Within the entries below, find every line that has the string "which", then copy it.

Top of Provided records

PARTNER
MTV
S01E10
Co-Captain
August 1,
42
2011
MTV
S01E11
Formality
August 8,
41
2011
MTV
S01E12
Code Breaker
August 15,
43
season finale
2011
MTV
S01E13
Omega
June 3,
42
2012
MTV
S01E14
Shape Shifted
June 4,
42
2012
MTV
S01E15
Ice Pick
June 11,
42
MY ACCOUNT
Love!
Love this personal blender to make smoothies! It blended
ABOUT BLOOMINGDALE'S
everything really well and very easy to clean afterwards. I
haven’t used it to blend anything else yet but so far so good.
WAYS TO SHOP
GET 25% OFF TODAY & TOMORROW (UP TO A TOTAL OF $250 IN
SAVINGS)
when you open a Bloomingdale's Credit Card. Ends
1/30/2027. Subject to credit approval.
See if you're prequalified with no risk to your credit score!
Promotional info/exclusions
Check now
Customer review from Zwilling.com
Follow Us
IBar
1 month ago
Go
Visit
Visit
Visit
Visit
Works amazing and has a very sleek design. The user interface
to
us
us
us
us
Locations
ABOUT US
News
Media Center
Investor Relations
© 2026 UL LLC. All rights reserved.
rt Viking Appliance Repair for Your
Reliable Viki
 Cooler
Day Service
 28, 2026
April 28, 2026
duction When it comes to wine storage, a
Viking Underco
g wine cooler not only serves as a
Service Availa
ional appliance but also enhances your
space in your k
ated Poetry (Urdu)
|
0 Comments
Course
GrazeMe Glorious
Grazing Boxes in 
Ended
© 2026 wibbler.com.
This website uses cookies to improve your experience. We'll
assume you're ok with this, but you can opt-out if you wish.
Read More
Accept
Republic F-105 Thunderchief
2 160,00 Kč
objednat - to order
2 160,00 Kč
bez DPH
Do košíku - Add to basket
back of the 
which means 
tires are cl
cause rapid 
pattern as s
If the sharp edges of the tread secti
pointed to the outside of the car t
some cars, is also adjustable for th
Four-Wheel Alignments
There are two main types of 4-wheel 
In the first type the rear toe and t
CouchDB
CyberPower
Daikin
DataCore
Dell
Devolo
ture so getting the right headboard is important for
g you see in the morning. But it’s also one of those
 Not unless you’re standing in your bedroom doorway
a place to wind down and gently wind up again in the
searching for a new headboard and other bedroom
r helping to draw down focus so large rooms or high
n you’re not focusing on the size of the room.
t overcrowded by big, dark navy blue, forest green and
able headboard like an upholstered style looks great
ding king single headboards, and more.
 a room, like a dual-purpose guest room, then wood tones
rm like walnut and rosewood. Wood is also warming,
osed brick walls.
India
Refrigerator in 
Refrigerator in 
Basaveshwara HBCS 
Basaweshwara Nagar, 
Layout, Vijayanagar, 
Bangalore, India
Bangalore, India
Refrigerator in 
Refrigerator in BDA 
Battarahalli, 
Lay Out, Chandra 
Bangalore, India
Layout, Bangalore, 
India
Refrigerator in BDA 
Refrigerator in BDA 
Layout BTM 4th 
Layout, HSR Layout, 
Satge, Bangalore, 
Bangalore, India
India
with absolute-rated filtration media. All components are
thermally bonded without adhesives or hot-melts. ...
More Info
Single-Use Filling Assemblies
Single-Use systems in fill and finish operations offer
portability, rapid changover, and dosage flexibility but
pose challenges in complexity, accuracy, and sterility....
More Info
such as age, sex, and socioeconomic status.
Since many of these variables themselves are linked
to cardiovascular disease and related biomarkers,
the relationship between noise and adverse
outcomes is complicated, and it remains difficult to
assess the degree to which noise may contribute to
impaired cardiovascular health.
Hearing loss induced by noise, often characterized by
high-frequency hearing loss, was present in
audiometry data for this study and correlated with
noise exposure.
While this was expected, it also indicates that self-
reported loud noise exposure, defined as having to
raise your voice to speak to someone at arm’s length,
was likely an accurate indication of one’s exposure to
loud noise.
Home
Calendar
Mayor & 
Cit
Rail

Bottom of Provided records

- **Written response**:
which means 
assess the degree to which noise may contribute to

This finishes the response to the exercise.